Russ and Daughters entrou no meu mundo há uns dez anos. Um vexame.
Perdi os outros noventa e a casa de iguarias judias fica a cinco minutos da minha casa. Vai fazer 100 anos em 2014. Se incluirmos os anos que o criador Joel Russ vendia arenque num carrinho, são 106 anos de peixe em família.
Quando entrei lá pela primeira vez, um desconhecido me abordou e perguntou se queria trocar de camiseta com ele: "Negativo. A minha é mais bonita do que a sua e veio de longe."
A que ele oferecia era a camiseta da sua casa de "appetizers", e o que ele fazia era "schmooze", uma expressão ídiche que qualquer novaioquino conhece. A arte do encontro na base da conversa mole.
O "schmoozer" era Mark Russ Federman, na época o dono de Russ and Daughters Appetizers. A palavra "appetizers", que ninguém sabe explicar a origem, é importante porque distinguia a casa dele de uma delicatessen, onde vendiam carnes curadas e laticínios. As Delis não eram kosher.
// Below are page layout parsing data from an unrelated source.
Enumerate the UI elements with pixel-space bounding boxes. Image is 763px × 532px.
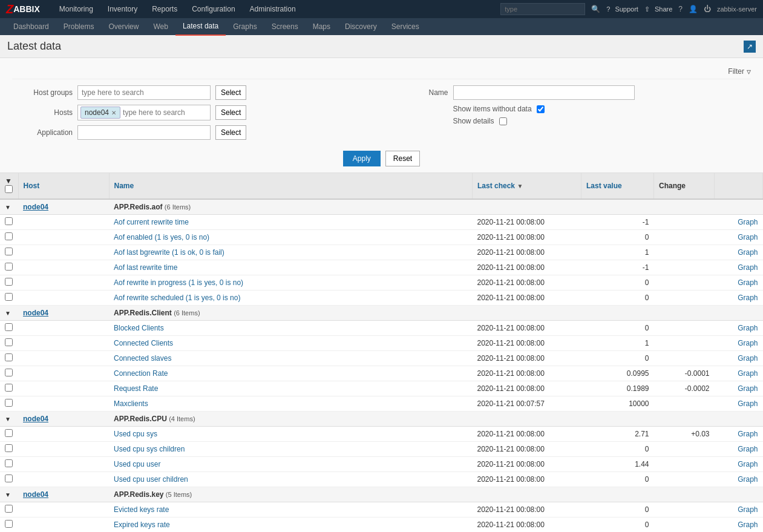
tab-discovery[interactable]: Discovery: [338, 18, 384, 35]
hosts-input-area[interactable]: node04 ✕: [77, 105, 211, 120]
graph-link-1-0[interactable]: Graph: [738, 324, 758, 332]
name-sort-link[interactable]: Name: [114, 182, 134, 190]
row-checkbox-3-1[interactable]: [5, 520, 13, 528]
tab-problems[interactable]: Problems: [56, 18, 102, 35]
graph-link-0-3[interactable]: Graph: [738, 263, 758, 272]
graph-link-3-1[interactable]: Graph: [738, 521, 758, 529]
tab-dashboard[interactable]: Dashboard: [6, 18, 56, 35]
group-host-link-2[interactable]: node04: [23, 415, 48, 423]
tab-latest-data[interactable]: Latest data: [175, 18, 226, 36]
host-sort-link[interactable]: Host: [24, 182, 40, 190]
share-link[interactable]: ⇧ Share: [644, 5, 672, 13]
collapse-arrow-3[interactable]: ▼: [5, 491, 11, 498]
item-name-link-1-3[interactable]: Connection Rate: [114, 369, 168, 378]
logo[interactable]: Z ABBIX: [6, 2, 40, 16]
row-checkbox-0-1[interactable]: [5, 232, 13, 240]
item-name-link-2-1[interactable]: Used cpu sys children: [114, 445, 185, 453]
support-label[interactable]: Support: [615, 5, 638, 13]
row-checkbox-2-3[interactable]: [5, 475, 13, 482]
row-checkbox-2-1[interactable]: [5, 444, 13, 452]
host-groups-input[interactable]: [77, 85, 211, 100]
row-checkbox-0-3[interactable]: [5, 263, 13, 271]
graph-link-0-5[interactable]: Graph: [738, 294, 758, 302]
item-name-link-0-0[interactable]: Aof current rewrite time: [114, 218, 189, 226]
tab-overview[interactable]: Overview: [101, 18, 146, 35]
expand-all-arrow[interactable]: ▼: [5, 177, 12, 185]
hosts-select-button[interactable]: Select: [215, 105, 246, 120]
search-icon[interactable]: 🔍: [591, 5, 600, 13]
row-checkbox-3-0[interactable]: [5, 505, 13, 513]
row-checkbox-0-0[interactable]: [5, 217, 13, 225]
graph-link-2-2[interactable]: Graph: [738, 460, 758, 468]
group-host-link-3[interactable]: node04: [23, 490, 48, 499]
row-checkbox-2-2[interactable]: [5, 459, 13, 467]
tab-screens[interactable]: Screens: [264, 18, 306, 35]
item-name-link-0-3[interactable]: Aof last rewrite time: [114, 263, 177, 272]
select-all-checkbox[interactable]: [5, 185, 13, 193]
group-host-link-0[interactable]: node04: [23, 203, 48, 211]
power-icon[interactable]: ⏻: [704, 5, 711, 13]
host-tag-close[interactable]: ✕: [111, 110, 116, 116]
item-name-link-1-1[interactable]: Connected Clients: [114, 339, 173, 347]
graph-link-0-1[interactable]: Graph: [738, 233, 758, 241]
row-checkbox-1-5[interactable]: [5, 399, 13, 407]
col-host-header[interactable]: Host: [18, 173, 109, 199]
collapse-arrow-1[interactable]: ▼: [5, 310, 11, 317]
lastcheck-sort-link[interactable]: Last check: [477, 182, 515, 190]
help-icon[interactable]: ?: [678, 5, 683, 13]
item-name-link-3-1[interactable]: Expired keys rate: [114, 521, 170, 529]
graph-link-0-0[interactable]: Graph: [738, 218, 758, 226]
item-name-link-1-4[interactable]: Request Rate: [114, 384, 158, 393]
graph-link-1-4[interactable]: Graph: [738, 384, 758, 393]
graph-link-3-0[interactable]: Graph: [738, 505, 758, 514]
collapse-arrow-2[interactable]: ▼: [5, 416, 11, 422]
collapse-arrow-0[interactable]: ▼: [5, 204, 11, 211]
item-name-link-1-2[interactable]: Connected slaves: [114, 354, 171, 363]
graph-link-1-2[interactable]: Graph: [738, 354, 758, 363]
row-checkbox-2-0[interactable]: [5, 429, 13, 437]
item-name-link-3-0[interactable]: Evicted keys rate: [114, 505, 169, 514]
item-name-link-2-0[interactable]: Used cpu sys: [114, 430, 157, 438]
tab-maps[interactable]: Maps: [306, 18, 338, 35]
nav-monitoring[interactable]: Monitoring: [52, 0, 100, 18]
item-name-link-0-4[interactable]: Aof rewrite in progress (1 is yes, 0 is …: [114, 278, 243, 287]
graph-link-2-1[interactable]: Graph: [738, 445, 758, 453]
row-checkbox-0-5[interactable]: [5, 293, 13, 301]
nav-administration[interactable]: Administration: [243, 0, 303, 18]
item-name-link-0-2[interactable]: Aof last bgrewrite (1 is ok, 0 is fail): [114, 248, 224, 257]
graph-link-1-5[interactable]: Graph: [738, 399, 758, 408]
item-name-link-2-3[interactable]: Used cpu user children: [114, 475, 188, 484]
item-name-link-1-0[interactable]: Blocked Clients: [114, 324, 164, 332]
hosts-search-input[interactable]: [123, 108, 208, 117]
user-icon[interactable]: 👤: [689, 5, 698, 13]
nav-inventory[interactable]: Inventory: [100, 0, 145, 18]
graph-link-1-3[interactable]: Graph: [738, 369, 758, 378]
tab-graphs[interactable]: Graphs: [226, 18, 264, 35]
tab-web[interactable]: Web: [146, 18, 175, 35]
application-input[interactable]: [77, 125, 211, 140]
filter-icon[interactable]: ▿: [747, 67, 751, 76]
row-checkbox-1-2[interactable]: [5, 353, 13, 361]
graph-link-2-0[interactable]: Graph: [738, 430, 758, 438]
col-name-header[interactable]: Name: [109, 173, 473, 199]
col-lastcheck-header[interactable]: Last check ▼: [473, 173, 581, 199]
graph-link-0-2[interactable]: Graph: [738, 248, 758, 257]
tab-services[interactable]: Services: [384, 18, 427, 35]
item-name-link-2-2[interactable]: Used cpu user: [114, 460, 160, 468]
group-host-link-1[interactable]: node04: [23, 309, 48, 317]
item-name-link-0-1[interactable]: Aof enabled (1 is yes, 0 is no): [114, 233, 209, 241]
nav-reports[interactable]: Reports: [145, 0, 185, 18]
graph-link-2-3[interactable]: Graph: [738, 475, 758, 484]
application-select-button[interactable]: Select: [215, 125, 246, 140]
global-search[interactable]: [500, 3, 585, 15]
row-checkbox-0-4[interactable]: [5, 278, 13, 286]
row-checkbox-1-3[interactable]: [5, 369, 13, 376]
show-details-checkbox[interactable]: [499, 117, 507, 125]
name-input[interactable]: [453, 85, 635, 100]
apply-button[interactable]: Apply: [343, 151, 381, 166]
share-label[interactable]: Share: [655, 5, 672, 13]
row-checkbox-1-0[interactable]: [5, 323, 13, 331]
support-link[interactable]: ? Support: [606, 5, 638, 13]
nav-configuration[interactable]: Configuration: [185, 0, 242, 18]
row-checkbox-1-4[interactable]: [5, 384, 13, 392]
As "appetizers" , no bairro judeu do Lower East Side, vendiam peixes, dezenas de tipos, defumados, curados com ou sem picles. Naquele começo de século, arenque e lox, que vem do alemao lachs, salmão, eram baratíssimos e campeões de venda.
Há poucos anos, o Sunday Times de Londres elegeu Russ and Daughters o "Louvre do Lox". Objetos e receitas da casa estão na Smithsonian Society, em Washington, que conta a história americana, e o chefe dos chefes, Anthony Bourdin, garante que é a mais importante instituição dos Estados Unidos, mais do que a estátua da Liberdade e o Empire State.
A casa cabe no guichê de venda de ingressos do Louvre. São mais ou menos sessenta metros quadrados e aviso: Não vá lá sábado nem domingo na hora do almoço, nem nas vésperas de feriados judeus. Você não consegue nem entrar, e pior, nem sair.
Quando o velho Russ chegou aos Estados Unidos, o Lower East Side era o maior gueto judaico do mundo e o bairro imundo era mais densamente povoado do que qualquer outra cidade. Os italianos tambem estavam lá, mas o primeiro plano de quem chegava era sair de lá.
Os Russ saíram mas a loja ficou no mesmo endereço e está na quarta geração.
As fotos dos antecessores estão nas estantes entre as latas de caviar, dos doces, das frutas secas. Há também fotos de celebridades, que chegam em limusines, pegam um número na máquina e esperam pela chamada, indistiguíveis e esfregados pela massa.
Há dezenas de casas de comidas judias em Nova York, a segunda maior cidade judia do mundo, perde para Tel-Aviv, mas aqui ou em Israel não há nada igual a Russ and Daughters.
Martha Stewart, a primeira-dama americana de mesa e jardim, ia lá com o pai aos domingos e hoje leva a filha para aprender, como ela, os diferentes tipos de salmão, arenques e caviar.
Mark Russ Federman acaba de lançar o livro Russ and Daughters , Reflexões e Receitas sobre a CASA QUE O ARENQUE CONSTRUIU(Russ and Daughters, Reflections and Recipes from THE HOUSE THAT HERRING BUILT). Ele não foi criado para suceder o pai. O plano da família era transformá-lo num bem sucedido advogado, o primeiro diplomado dos Russ. Deu certo.
Ele fez PHD e durante nove anos foi bem sucedido na firma, mas quando o pai adoeceu a opção era vender o negócio da família ou vender peixe. Lá foi ele para trás do balcão, durante 38 anos, até 2009 quando vendeu Russ and Daugther para a filha Niki e o sobrinho Joshua, ambos diplomados em ciências humanas. Dirigem a operação que hoje vende peixe pela internet para o mundo inteiro. Niki esta sempre a vista, o pai Mark aparece com frequência e schmooza.
Atrás do balcão há uma dúzia de parentes não sanguíneos dos Russ. Quem trabalha lá é "família". São de várias partes do mundo mas, além do inglês, o espanhol é a língua forte. Quase todos também falam ou entendem ídiche, até Chhape Sherpa Pinasha que nasceu nos Himalaias, só viu eletricidade aos 20 anos quando desceu da montanha. Foi guia de montanhistas e entre seus clientes vários eram de São Paulo.
Ele é conhecido como Sherpa Lox, já mereceu perfil no New York Times, é famoso pela habilidade de cortar as fatias mais finas de salmão defumado. Entre seus clientes está o produtor de cinema Robert Evans que gosta do salmão cortado tão fino, tão fino, que só tem um lado.